Affiliation:
1. Department of Otorhinolaryngology, Isala Hospital, Zwolle
2. Department of Otorhinolaryngology, ZGT Hospital, Almelo
3. Department of Otorhinolaryngology, Radboudumc, Nijmegen
Abstract
Introduction
A chronically discharging modified radical mastoid cavity may require surgical intervention. We aim to explore two techniques.
Objective
To compare outcomes of subtotal petrosectomy (STP) and canal wall reconstruction with bony obliteration technique (CWR-BOT).
Study Design
Retrospective cohort study.
Setting
A tertiary referral center.
Patients
All patients with a chronically discharging mastoid cavity surgically treated at the Radboud University Medical Center by STP or CWR-BOT in 2015 to 2020, excluding patients with preoperative cholesteatoma.
Main Outcome Measures
Dry ear rate, audiometry, and rehabilitation.

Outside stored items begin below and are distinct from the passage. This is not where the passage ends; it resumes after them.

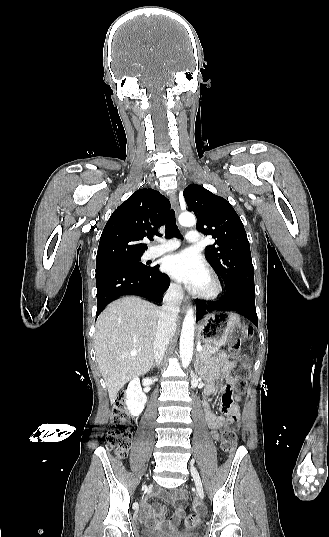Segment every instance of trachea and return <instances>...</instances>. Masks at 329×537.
Masks as SVG:
<instances>
[{"mask_svg":"<svg viewBox=\"0 0 329 537\" xmlns=\"http://www.w3.org/2000/svg\"><path fill=\"white\" fill-rule=\"evenodd\" d=\"M165 228H166V230H165V238H169V237H172V236L176 237V238H181L180 232H179L178 227L176 225L174 210H171L169 212Z\"/></svg>","mask_w":329,"mask_h":537,"instance_id":"trachea-1","label":"trachea"}]
</instances>
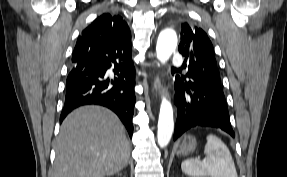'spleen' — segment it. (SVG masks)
I'll use <instances>...</instances> for the list:
<instances>
[{
  "instance_id": "1",
  "label": "spleen",
  "mask_w": 287,
  "mask_h": 177,
  "mask_svg": "<svg viewBox=\"0 0 287 177\" xmlns=\"http://www.w3.org/2000/svg\"><path fill=\"white\" fill-rule=\"evenodd\" d=\"M204 153L206 158L203 161H183L182 171L192 177H238L231 153L220 138L208 135Z\"/></svg>"
}]
</instances>
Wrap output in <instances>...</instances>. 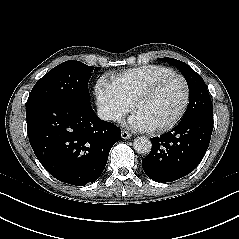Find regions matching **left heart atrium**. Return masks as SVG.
Wrapping results in <instances>:
<instances>
[{
  "mask_svg": "<svg viewBox=\"0 0 239 239\" xmlns=\"http://www.w3.org/2000/svg\"><path fill=\"white\" fill-rule=\"evenodd\" d=\"M127 126L135 131H148L151 127L136 113L132 114L128 121Z\"/></svg>",
  "mask_w": 239,
  "mask_h": 239,
  "instance_id": "1",
  "label": "left heart atrium"
}]
</instances>
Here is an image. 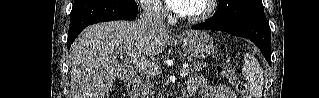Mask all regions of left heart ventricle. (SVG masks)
Returning a JSON list of instances; mask_svg holds the SVG:
<instances>
[{
	"label": "left heart ventricle",
	"mask_w": 319,
	"mask_h": 98,
	"mask_svg": "<svg viewBox=\"0 0 319 98\" xmlns=\"http://www.w3.org/2000/svg\"><path fill=\"white\" fill-rule=\"evenodd\" d=\"M204 7L202 0H192L187 4V9L183 11V14L191 15L200 12Z\"/></svg>",
	"instance_id": "left-heart-ventricle-1"
}]
</instances>
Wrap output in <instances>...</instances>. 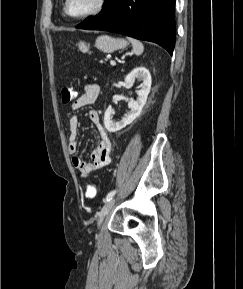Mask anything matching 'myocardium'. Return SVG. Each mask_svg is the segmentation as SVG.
Segmentation results:
<instances>
[{
  "instance_id": "myocardium-1",
  "label": "myocardium",
  "mask_w": 243,
  "mask_h": 289,
  "mask_svg": "<svg viewBox=\"0 0 243 289\" xmlns=\"http://www.w3.org/2000/svg\"><path fill=\"white\" fill-rule=\"evenodd\" d=\"M69 3H70V0H65V3H64V11L65 13L70 17V18H73V19H85V18H89V17H92V16H95L97 14H99L105 7L106 5V0H97L96 1V5L95 7L86 12V13H83V14H80V15H73L70 13L69 11Z\"/></svg>"
}]
</instances>
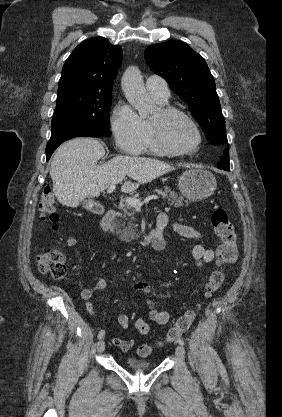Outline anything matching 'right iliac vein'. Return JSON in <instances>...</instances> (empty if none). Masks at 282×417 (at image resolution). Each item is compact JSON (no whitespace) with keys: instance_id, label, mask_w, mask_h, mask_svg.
Returning a JSON list of instances; mask_svg holds the SVG:
<instances>
[{"instance_id":"63e3f726","label":"right iliac vein","mask_w":282,"mask_h":417,"mask_svg":"<svg viewBox=\"0 0 282 417\" xmlns=\"http://www.w3.org/2000/svg\"><path fill=\"white\" fill-rule=\"evenodd\" d=\"M104 350H105V342H104L103 340H100V341L97 343V351H98L99 353H102Z\"/></svg>"}]
</instances>
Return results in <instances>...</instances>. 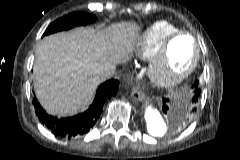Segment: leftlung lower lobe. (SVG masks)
Instances as JSON below:
<instances>
[{
	"mask_svg": "<svg viewBox=\"0 0 240 160\" xmlns=\"http://www.w3.org/2000/svg\"><path fill=\"white\" fill-rule=\"evenodd\" d=\"M199 96H200V92H199L198 86H195V95L193 96L190 108L187 111L188 115H191L192 113H194L196 111L195 104L197 103ZM168 102H169V99H166V98L163 99V111H164V113H167V110H168V104L167 103Z\"/></svg>",
	"mask_w": 240,
	"mask_h": 160,
	"instance_id": "1",
	"label": "left lung lower lobe"
}]
</instances>
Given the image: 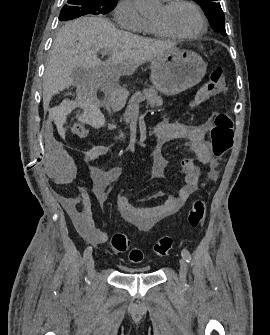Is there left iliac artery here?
Segmentation results:
<instances>
[{
    "label": "left iliac artery",
    "instance_id": "obj_1",
    "mask_svg": "<svg viewBox=\"0 0 270 335\" xmlns=\"http://www.w3.org/2000/svg\"><path fill=\"white\" fill-rule=\"evenodd\" d=\"M181 255L186 260L187 263L191 262V254L187 249H183L181 251Z\"/></svg>",
    "mask_w": 270,
    "mask_h": 335
}]
</instances>
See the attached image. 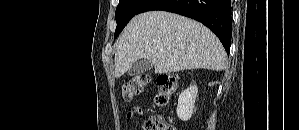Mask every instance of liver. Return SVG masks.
Segmentation results:
<instances>
[{"label": "liver", "instance_id": "1", "mask_svg": "<svg viewBox=\"0 0 299 130\" xmlns=\"http://www.w3.org/2000/svg\"><path fill=\"white\" fill-rule=\"evenodd\" d=\"M146 59L157 74L187 69L223 70L227 55L203 24L165 11L135 16L117 41L115 77L122 76L137 60Z\"/></svg>", "mask_w": 299, "mask_h": 130}]
</instances>
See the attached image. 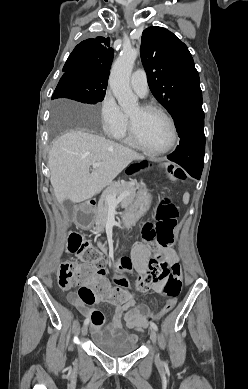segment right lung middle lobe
Returning a JSON list of instances; mask_svg holds the SVG:
<instances>
[{
  "instance_id": "dd1d6c3e",
  "label": "right lung middle lobe",
  "mask_w": 248,
  "mask_h": 389,
  "mask_svg": "<svg viewBox=\"0 0 248 389\" xmlns=\"http://www.w3.org/2000/svg\"><path fill=\"white\" fill-rule=\"evenodd\" d=\"M107 84L95 82L82 71H68L61 77L52 99L69 98L82 103L96 104L104 99Z\"/></svg>"
}]
</instances>
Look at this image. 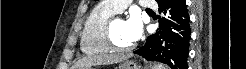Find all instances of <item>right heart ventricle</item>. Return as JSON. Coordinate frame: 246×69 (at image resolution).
<instances>
[{
	"mask_svg": "<svg viewBox=\"0 0 246 69\" xmlns=\"http://www.w3.org/2000/svg\"><path fill=\"white\" fill-rule=\"evenodd\" d=\"M116 14L103 1L88 15L81 37V50L85 54H105L110 51L106 41V29L111 17Z\"/></svg>",
	"mask_w": 246,
	"mask_h": 69,
	"instance_id": "e07e8e85",
	"label": "right heart ventricle"
}]
</instances>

Secondary Outcome measures
Healing time, number of postoperative visits, complications, cholesteatoma, and need for revision surgeries.
Results
Thirty-four (58%) patients underwent STP, and 25 (42%) CWR-BOT. A dry ear was established in 100% of patients (STP) and 87% (CWR-BOT). The air–bone gap (ABG) increased by 12 dB in STP, and decreased by 11 dB in CWR-BOT. Postoperative ABG of CWR-BOT patients was better when preoperative computed tomography imaging showed aerated middle ear aeration. ABG improvement was higher when ossicular chain reconstruction took place. Mean follow-up time was 32.5 months (STP) versus 40.5 months (CWR-BOT). Healing time was 1.2 months (STP) versus 4.1 months (CWR-BOT). The number of postoperative visits was 2.5 (STP) versus 5 (CWR-BOT). Cholesteatoma was found in 15% (STP) versus 4% (CWR-BOT) of patients. Complication rate was 18% (STP) and 24% (CWR-BOT) with a need for revision in 21% (STP) and 8% (CWR-BOT), including revisions for cholesteatoma.
Conclusion
STP and CWR-BOT are excellent treatment options for obtaining a dry ear in patients with a chronically discharging mastoid cavity. This article outlines essential contributing factors in counseling patients when opting for one or the other. Magnetic resonance imaging with diffusion-weighted imaging follow-up should be conducted at 3 and 5 years postoperatively.